Among the soil chemical properties (pH, OM, HN, AP, AK, Ca2+ and Mg2+), pH and the content of Ca2+ and OM were significantly higher in the intercropping system. The results of redundancy analysis (RDA) analysis indicated that the two factors of pH and Ca2+ possibly had different effects on soil microbial communities in the two system. As reported, soil acidification is suitable for the occurrence of bacterial wilt (Wang et al. 2017). Indeed, in the tobacco monocropping system, the soil pH decreased by 0.32 (from 6.36 at pre-transplantation to 6.04 at 100 d post-transplantation), while in the intercropping system, the soil pH remained at approximately 6.6 from pre-transplantation to 100 d post-transplantation. It is postulated that the phenomenon of soil acidification inhibited in the intercropping system might be one reason that assisted in mitigating TBW. Exchangeable calcium (Ca2+) is found to be important in disease suppression and increasing Ca2+ concentrations could reduce the severity of bacterial wilt (Jiang et al. 2013; He et al. 2014).

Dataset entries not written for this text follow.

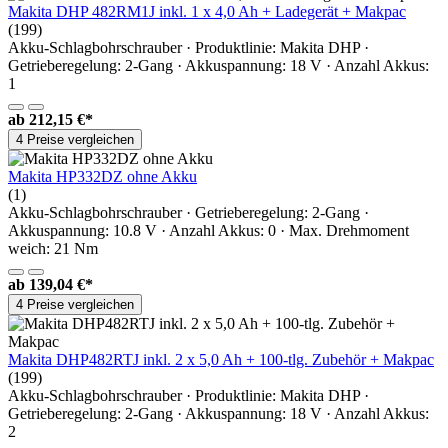
Makita DHP 482RM1J inkl. 1 x 4,0 Ah + Ladegerät + Makpac
(199)
Akku-Schlagbohrschrauber · Produktlinie: Makita DHP ·
Getrieberegelung: 2-Gang · Akkuspannung: 18 V · Anzahl Akkus:
1
ab
212,15 €*
4 Preise vergleichen
Makita HP332DZ ohne Akku
(1)
Akku-Schlagbohrschrauber · Getrieberegelung: 2-Gang ·
Akkuspannung: 10.8 V · Anzahl Akkus: 0 · Max. Drehmoment
weich: 21 Nm
ab
139,04 €*
4 Preise vergleichen
Makita DHP482RTJ inkl. 2 x 5,0 Ah + 100-tlg. Zubehör + Makpac
(199)
Akku-Schlagbohrschrauber · Produktlinie: Makita DHP ·
Getrieberegelung: 2-Gang · Akkuspannung: 18 V · Anzahl Akkus:
2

In this study, compared with tobacco monocropping system, the Ca2+ content in the tobacco-marigold intercropping system was increased by 20.26% at 100 d post-transplantation. This result implied that loss of Ca2+ may be restrained in the intercropping system, leading to a reduction in the severity of bacterial wilt. Therefore, soil pH and exchange Ca2+ were the main environmental factors which seemed to influence the bacterial and fungal community.

Conclusions

In this study, we demonstrated that the occurrence of TBW could be effectively mitigated under field conditions by intercropping with marigold. At 100 d post-transplantation, the incidence (I) and disease index (DI) for the tobacco-marigold intercropping system were 30.12% and 58.25% lower than that for tobacco monocropping system (P < 0.01), respectively. The soil chemical properties, as well as soil microbial composition and diversity, were distinct between the tobacco-marigold intercropping system and tobacco monocropping system. At 100 d post-transplantation, Sobs, Shannon and Chao 1 index of soil bacterial communities in the intercropping system were 10.34%, 1.41% and 5.13% higher than that in the monocropping system, respectively, showing a higher bacterial microbial richness and diversity in the intercropping system. The relative abundance of some beneficial microorganisms for mitigating plant diseases and promoting plant growth, such as Actinomycetes, Gemmatimonadetes, Ascomycota at phyla level and Lysobacter, Burkholderia, Trichoderma, Mortierella, Chaetomium, Penicillium at genus level, might have had a beneficial effect since the respective genera/phyla diversified under the intercropping system. The results from RDA analysis implied that in the intercropping system, loss of Ca2+ and soil acidification restrained might be one reason that assisted in mitigating TBW. Therefore, the results suggested that marigold may be one of important plants for controlling tobacco bacterial wilt and keeping soil healthy.